Starting with some existing markers that have dried out, the fabric ink reservoir inside is removed. A new one is created using tampons wrapped in heat-shrink, to replicate the construction of the original. Alcohol-based ink is required for smooth gradients, and [Eric] suggests using a heat gun to harvest the ink from a ballpoint pen, if store-bought is not available. The ink is then mixed with denatured alcohol to dilute it and injected into the fabric reservoir using a syringe. Each marker gets a slightly different ink mix to hit a range of lightness values for making smooth gradients.

It’s a tidy way of creating your own gradient markers in whatever color you may find useful. As a plus, the materials to do so are cheap and easy to obtain. We could even imagine 3D-printed marker bodies being an option, though nibs might prove a touch more difficult. We’ve seen [Eric]’s work before too, like this well-illustrated guide to using cardboard in product design. Video after the break.

17 thoughts on “Making Custom Gradient Markers At Home

  1. It’s a cool way, but the lighter shades that achieve the lightness by dilution will shift around when the alcohol evaporates from the wick. It’s not gonna be the same value the next day, or the week after that, or when you’re using the marker and it starts to dry out. The darker shades that are done by mixing will stay relatively stable.

    As I’ve understood it, the point of the gray gradient markers is that you do the values first, and then fill in with the hue, so you’re basically adding black to whatever color you’re using, but you’re doing it on the paper in two passes instead of mixing the color in the pen.
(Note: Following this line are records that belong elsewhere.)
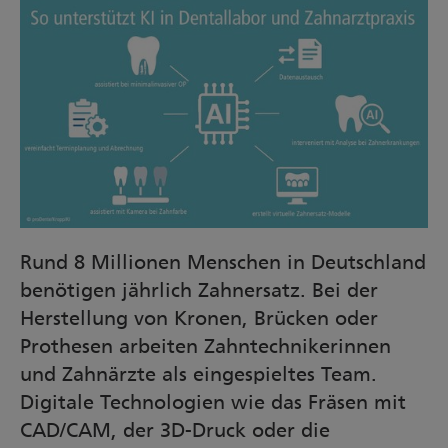
Rund 8 Millionen Menschen in Deutschland
benötigen jährlich Zahnersatz. Bei der
Herstellung von Kronen, Brücken oder
Prothesen arbeiten Zahntechnikerinnen
und Zahnärzte als eingespieltes Team.
Digitale Technologien wie das Fräsen mit
CAD/CAM, der 3D-Druck oder die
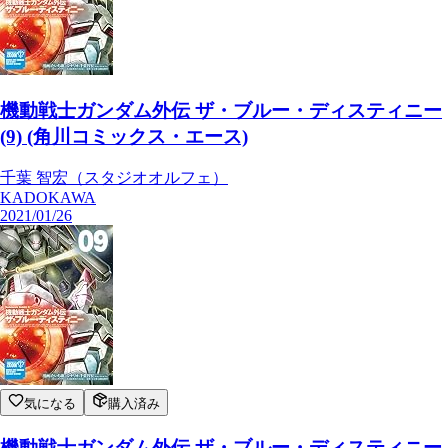
機動戦士ガンダム外伝 ザ・ブルー・ディスティニー
(9) (角川コミックス・エース)
千葉 智宏（スタジオオルフェ）
KADOKAWA
2021/01/26
気になる
購入済み
機動戦士ガンダム外伝 ザ・ブルー・ディスティニー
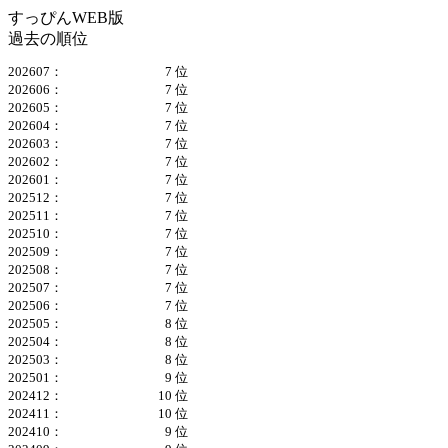
すっぴんWEB版
過去の順位
202607：
7 位
202606：
7 位
202605：
7 位
202604：
7 位
202603：
7 位
202602：
7 位
202601：
7 位
202512：
7 位
202511：
7 位
202510：
7 位
202509：
7 位
202508：
7 位
202507：
7 位
202506：
7 位
202505：
8 位
202504：
8 位
202503：
8 位
202501：
9 位
202412：
10 位
202411：
10 位
202410：
9 位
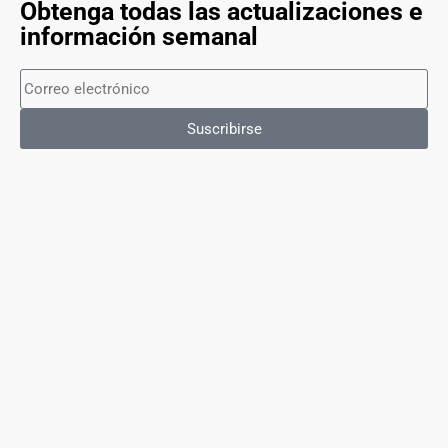
Obtenga todas las actualizaciones e
información semanal
Suscribirse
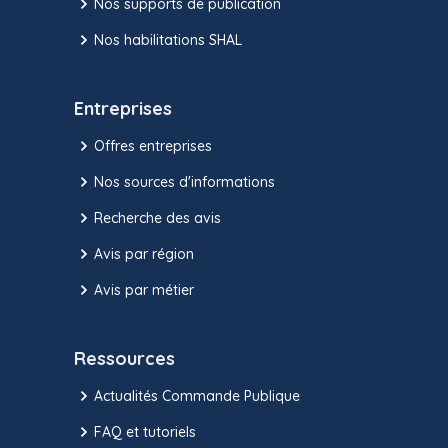
Nos supports de publication
Nos habilitations SHAL
Entreprises
Offres entreprises
Nos sources d'informations
Recherche des avis
Avis par région
Avis par métier
Ressources
Actualités Commande Publique
FAQ et tutoriels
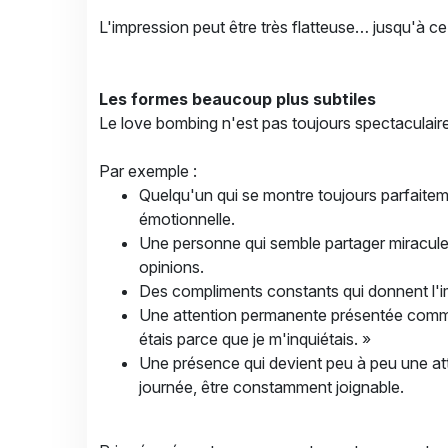
L'impression peut être très flatteuse… jusqu'à ce
Les formes beaucoup plus subtiles
Le love bombing n'est pas toujours spectaculaire. 
Par exemple :
Quelqu'un qui se montre toujours parfaite
émotionnelle.
Une personne qui semble partager miracule
opinions.
Des compliments constants qui donnent l'i
Une attention permanente présentée comme d
étais parce que je m'inquiétais. »
Une présence qui devient peu à peu une att
journée, être constamment joignable.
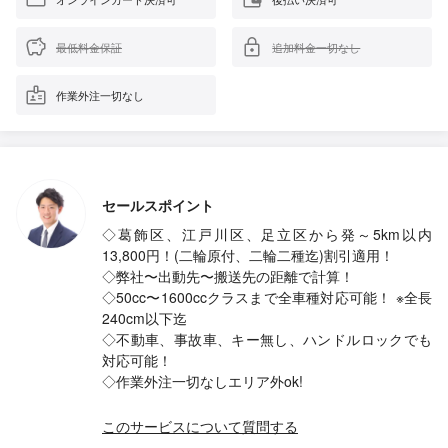
最低料金保証
追加料金一切なし
作業外注一切なし
セールスポイント
◇葛飾区、江戸川区、足立区から発～5km以内
13,800円！(二輪原付、二輪二種迄)割引適用！
◇弊社〜出動先〜搬送先の距離で計算！
◇50cc〜1600ccクラスまで全車種対応可能！ ※全長
240cm以下迄
◇不動車、事故車、キー無し、ハンドルロックでも
対応可能！
◇作業外注一切なしエリア外ok!
このサービスについて質問する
The grayscale inks are pigment base, and the color inks can be solvent base, so they work more like highlighting pens, or they can both be pigment base for a slightly different effect.

    1. Sorry, dye vs. pigment, instead of solvent vs. pigment. Dyes are fully soluble inks, while pigments are in suspension with the solvent. Dyes result in transparent colors, while pigments cover and turn more opaque the more you add.

      There’s also white and colorless blending markers that either have only the solvent, or solvent + white pigment, which are used to make gradients:

      https://www.youtube.com/watch?v=4LbXuPNGWZ4

      So, if you get the white pigments and the black pigments, you can start from a fully saturated base color and do proper gradient markers by adding white instead of diluting, because the ratio of white to base color stays the same when the solvent evaporates out.

    2. Yes. I once had a dried out marker and no replacement on a weekend. So I injected some den. alcohol into the marker body with a syringe and needle. It worked for some time, but getting darker and darker with the time. Obviously the original solvent was something different, that evaporated slower.

    1. Traditional art, yeah Da Vinci never would have got that smile right without his gradient markers.

      I want to say that they are a fairly recent development as I was involved with some higher level design courses immediately before PhotoShop became a thing, and never saw them or heard of them mentioned. If you wanted gradients you did watercolour, pencil, charcoal or crosshatch with a pen.

    2. In some senses, a lot less work goes into traditional than digital. Blending on paper/canvas and brush effects is still something that digital does poorly and it requires techniques that are tedious and slow. Put Bob Ross in front of a computer and he’ll struggle to make one painting in a week.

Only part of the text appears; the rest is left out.